VOTE, ELON: This seems like a weekly occurrence but yet again Elon Musk has jumped into controversy by using a Twitter poll to determine whether to sell 10% of his stake in Tesla – an amount that is valued at $20bn. The reason being is that, in previous years, though Musk hasn’t taken a salary from Tesla, he has earned astronomical amounts through exercising large stock options based on Tesla’s growth. Much of this is untaxed, which has led to criticism. However, if he were to sell his 10% stake, it’s thought he’ll pay $4bn in tax. And it looks like he will, given the result of the poll was 58% in favour. I guess we’ll wait and see what happens, but I see some commentators have already suggested he’d probably planned to sell a large percentage anyway, so this is could just be smoke and mirrors. Read more.

FAKING IT: On Friday, Toyota finally released details of its long-awaited first pure electric car. It’s called the bZ4X (the ‘bZ’ stands for beyond zero) and it’s an SUV. Its looks certainly are not impressive. What Toyota seem to have done is take parts of other cars already on the market and ended up with an EV Frankenstein. The front is stolen from the Kia E-Niro, the lights and body from an EV6, the steering ‘yoke’ from the Tesla Model S. Even the name is trying too hard. It gets worse, though. Not only is most of the car seemingly stolen and a year late, but we also know this is the same company that’s been pushing hydrogen through various lobbying practices. This is why the best thing about this car is the opening of the press release that accompanied it…

“Toyota Motor Corporation (Toyota) is striving to resolve various issues to realize a sustainable society, with the aim of passing down this beautiful Earth, our home planet, to future generations.”

If I ever write anything so utterly meaningless, I want to be taken behind a shed and shot. Read the full release here.

CHIPPED OFF: According to TechCrunch, to counteract the ongoing chip shortage, BMW has started removing electronics from their models. For example, some of its infotainment systems are being shipped without touchscreen functionality. This isn’t the first time I’ve heard this strategy being taken by automakers as a workaround. During the Summer at Fully Charged Live, I met a chap who told me something similar (I believe for Mercedes).

CABLE STREET: There was an interesting article in The Spectator yesterday by one of its lead columnists Ross Clark about the challenges of street parking – in the context of EV charging – for terraced house owners. In his column, he highlights the disparity between owning a driveway and not when it comes to home charging.
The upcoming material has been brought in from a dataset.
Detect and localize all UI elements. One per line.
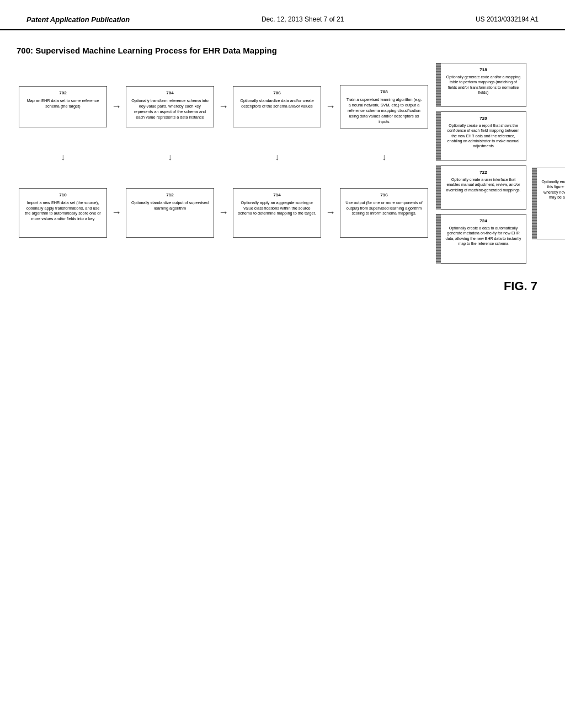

It’s interesting that this debate is still mainstream and that commentators seem unconvinced by solutions like Connected Kerb and Ubitricity. However, Ross did miss a crucial point, terraced houses tend to be in the city, and do all city people need cars? Read the column here.

PLUGGED IN: Speaking of Connected Kerb, yesterday they revealed that they plan to install 190,000 on-street public chargers in the UK by 2030. Presently, the chargepoint firm has around 1,000 built but contracts for 10,000 more. So it’s a pretty bold ambition but, apparently, they expect to have deals for a further 30,000 during 2022. Read more.

SHARED INTEL: Elsewhere in the world of charging, Gridserve used COP26 to make an offer of help to other businesses and partners looking to address climate change. In essence, under their new Gridserve Partner Network, they will export knowledge and plans for their ‘Sun-To-Wheel Ecosystem’ – comprising solar and battery farms, EV charging infrastructure and other electric vehicle solutions. Gridserve believes this approach will help more businesses deploy new infrastructure at a much faster pace. Read more.

HOME, SWEET HOME: According to Rightmove, the number of UK homes listed for sale as having a chargepoint has increased by 541% in the last year (and increased by 50% since September). It comes as more people are requesting chargepoints for their new homes. While there is grant money, it certainly makes sense to buy a chargepoint now rather than wait if it’ll increase the value of your property. Read more.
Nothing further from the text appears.